Other brands and filmmakers have occasionally featured kickass female athletes, but these productions are less common than you’d think. Red Bull has profiled its surfer Paige Alms and triathletes Natascha Badmann and Daniela Ryf, but they’re a small minority in a vast male-dominated video catalog. The North Face has highlighted athletes like climbers Margo Hayes and Emily Harrison, and Black Diamond launched a video campaign focused on climber Babsi Zangerl. Scott’s four-part series makes another meaningful contribution.
The She’s Out There videos look like the guy-centric stuff I typically devour, but with female protagonists. The first installment follows mountain bikers Karen Eller, Lorraine Blancher, and Monet Adams as they ride in Spain; the second shadows members of the Mitchelton-Scott pro women’s road-cycling team; the third profiles trail runner Ruth Croft, who won the UTMB’s Orsières-Champex-Chamonix (OCC) race this year. The fourth video, which will be released on October 26, highlights ski tourers Sabine Schipflinger and Laura Überbacher.
All are aspirational, in the best way.
Take episode 1. Its aerial videography showcases the rocky, mountain-ringed singletrack of Spain’s Sierra Nevada, which is definitely on my go-list now. The women positively hammer it, pulling manuals through puddles and hucking off ledges. Yeah, I like to imagine myself on those bikes, in that place.
That’s precisely Scott’s point: the company makes great women’s gear, for real, undiluted adventures. Spanning running, cycling, winter, and moto sports, Scott’s apparel collection is growing, and it now includes more than 400 women’s pieces. The company is also expanding its women’s footwear and hard goods.
That’s a big commitment to women’s products, and what I’ve tested so far has passed muster. I’ve been liking the Scott Soldier 2 Knee Guards ($70) for mountain biking, which are much more comfortable than most pads I’ve worn. Scott uses a material that hardens on impact, so the pads are flexible enough to let me pedal and sufficiently protective when I crash. I wouldn’t say they’re cooler or more ventilated than other enduro-style guards, but they stay put without pinching, and that’s a huge plus.
I’m glad to see Scott flying the women’s radness flag because I want to see examples of women notching gnarly descents and stamina-stretching runs.
I’ve also liked Scott’s Trail Mtn 20 Women’s Shorts. The high-backed waistband keeps the shorts from sagging when I’m bent forward or moving around on the saddle, and it’s adjustable (with Velcro tabs) to eliminate gaps. That adjustability also lets me decide where I want the shorts to sit, from high waist to low hip or somewhere in between. The fit is fairly body-hugging but stretchy. At $100, this is a killer deal, since you get an overshort and a high-performance chamois that kept me comfortable on three-hour rides.

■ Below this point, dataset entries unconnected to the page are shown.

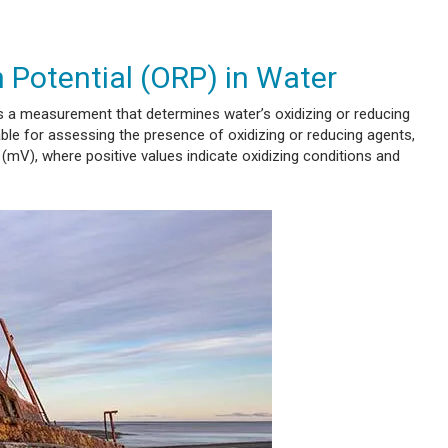
 Potential (ORP) in Water
 a measurement that determines water’s oxidizing or reducing
uable for assessing the presence of oxidizing or reducing agents,
s (mV), where positive values indicate oxidizing conditions and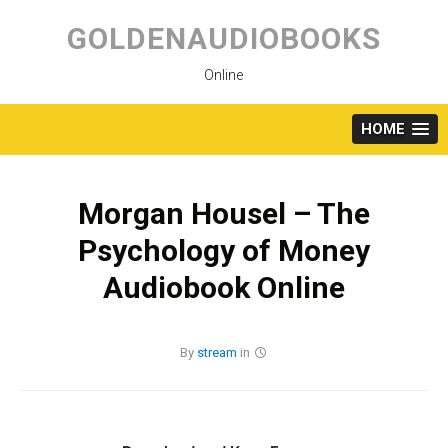
Skip
to
GOLDENAUDIOBOOKS
content
Online
HOME
Morgan Housel – The
Psychology of Money
Audiobook Online
By
stream
in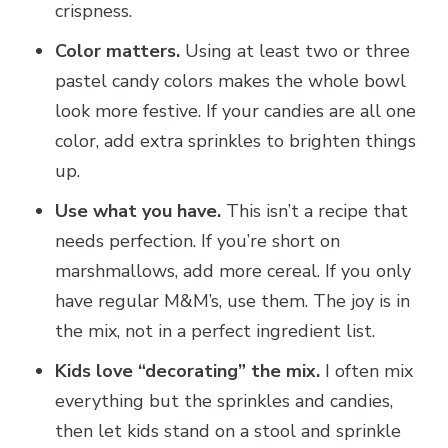
crispness.
Color matters.
Using at least two or three
pastel candy colors makes the whole bowl
look more festive. If your candies are all one
color, add extra sprinkles to brighten things
up.
Use what you have.
This isn’t a recipe that
needs perfection. If you’re short on
marshmallows, add more cereal. If you only
have regular M&M’s, use them. The joy is in
the mix, not in a perfect ingredient list.
Kids love “decorating” the mix.
I often mix
everything but the sprinkles and candies,
then let kids stand on a stool and sprinkle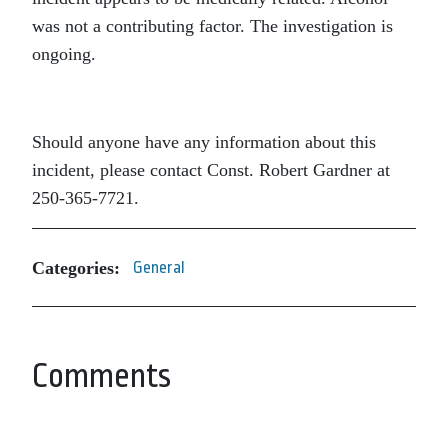
was not a contributing factor. The investigation is
ongoing.
Should anyone have any information about this
incident, please contact Const. Robert Gardner at
250-365-7721.
Categories:
General
Comments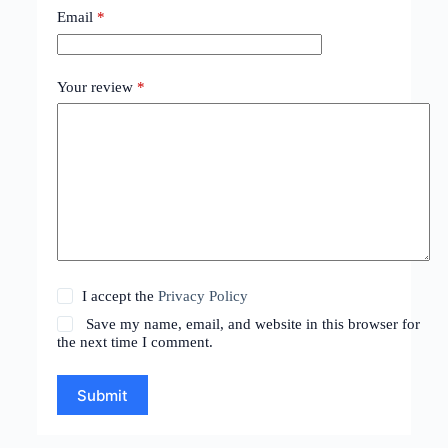
Email
*
Your review
*
I accept the
Privacy Policy
Save my name, email, and website in this browser for
the next time I comment.
Submit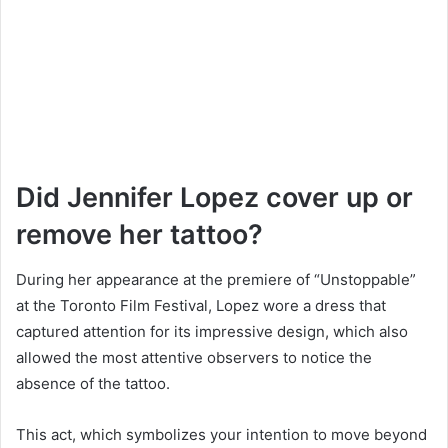
Did Jennifer Lopez cover up or
remove her tattoo?
During her appearance at the premiere of “Unstoppable”
at the Toronto Film Festival, Lopez wore a dress that
captured attention for its impressive design, which also
allowed the most attentive observers to notice the
absence of the tattoo.
This act, which symbolizes your intention to move beyond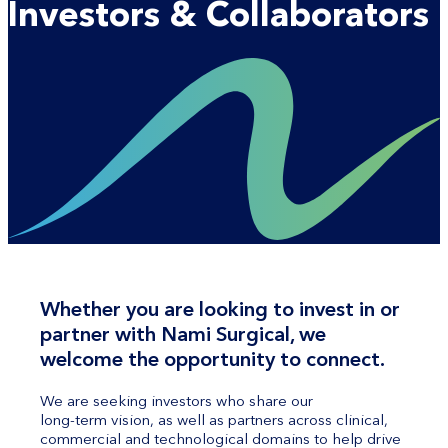
Investors & Collaborators
Whether you are looking to invest in or
partner with Nami Surgical, we
welcome the opportunity to connect.
We are seeking investors who share our
long-term vision, as well as partners across clinical,
commercial and technological domains to help drive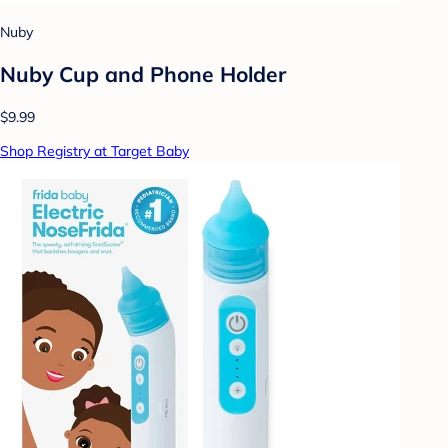
Nuby
Nuby Cup and Phone Holder
$9.99
Shop Registry at Target Baby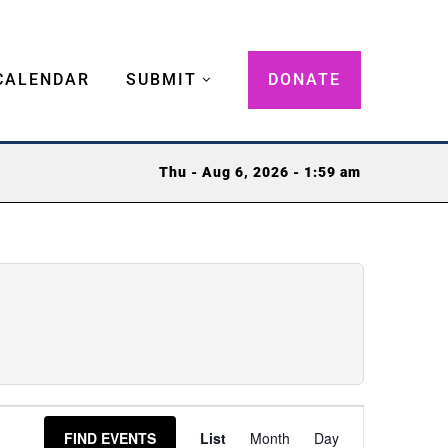
CALENDAR
SUBMIT
DONATE
Thu - Aug 6, 2026 - 1:59 am
Event
FIND EVENTS
List
Month
Day
Views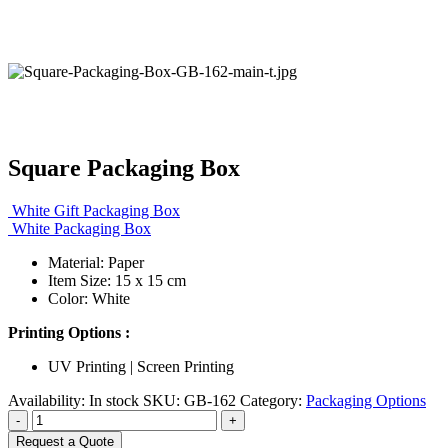
Square Packaging Box
White Gift Packaging Box
White Packaging Box
Material: Paper
Item Size: 15 x 15 cm
Color: White
Printing Options :
UV Printing | Screen Printing
Availability:
In stock
SKU:
GB-162
Category:
Packaging Options
-
+
Request a Quote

My ultrarunner friend tested the women’s Supertrac RC shoe ($155) and loved its sticky traction. The outsole’s particular rubber compound excels on wet terrain, and the lug pattern wraps around rough surfaces for a solid grip. She also liked the shoe’s thin tongue, which stayed in place over long runs, and its moderate cushioning. Hardly a mattress-thick platform, the sole delivers enough shielding to keep feet from feeling pummeled on runs extending beyond 35 miles. The Supertrac fits narrow feet best, and its arch support is minimal, so runners who pronate or who have high arches will want an aftermarket insole.
There’s nothing dumbed-down about this gear, or the pursuits that Scott captures in each episode of She’s Out There. Admittedly, those big-league images won’t appeal to everyone. “We’ve learned that women don’t respond to aspirational imagery like men do,” says pro angler Hilary Hutcheson, who collaborated on Orvis’s 50/50 On the Water campaign to boost women’s participation in fishing. The same image that inspires many male viewers can end up intimidating female audiences, who tell themselves, I could never do that. So Orvis, like other gear manufacturers, has been broadening its image library to include women not just landing trophies but also high-fiving and communing with nature. So has REI with its Force of Nature campaign, showing women hanging out outdoors not necessarily doing challenging things.
I like those chummy messages, but I’m glad to see Scott flying the women’s radness flag because I want to see examples of women notching gnarly descents and stamina-stretching runs. Plus, these athletes were beginners once. “You can start off and just set yourself small goals,” says ultrarunner Ruth Croft in her video. “And once you achieve them, you start thinking of the bigger picture and you can reach towards bigger goals, and along the way, you learn a lot about yourself that you probably would never have known or discovered had you not started running.”
The video pairs this commentary with shots of Croft goat-footing it along a breathtaking mountain ridge that floats above a cloud-covered valley. Later you see her straining to haul her muddy, muscled legs up the umpteenth mile of a rocky climb. (UTMB’s OCC gains 11,500 feet over 33 miles.) She has my respect.
Respect for that woman on the screen has a nifty way of bridging into respect for the woman watching. So if you’ll excuse me, I’m going to pull on my knee pads and go for a ride.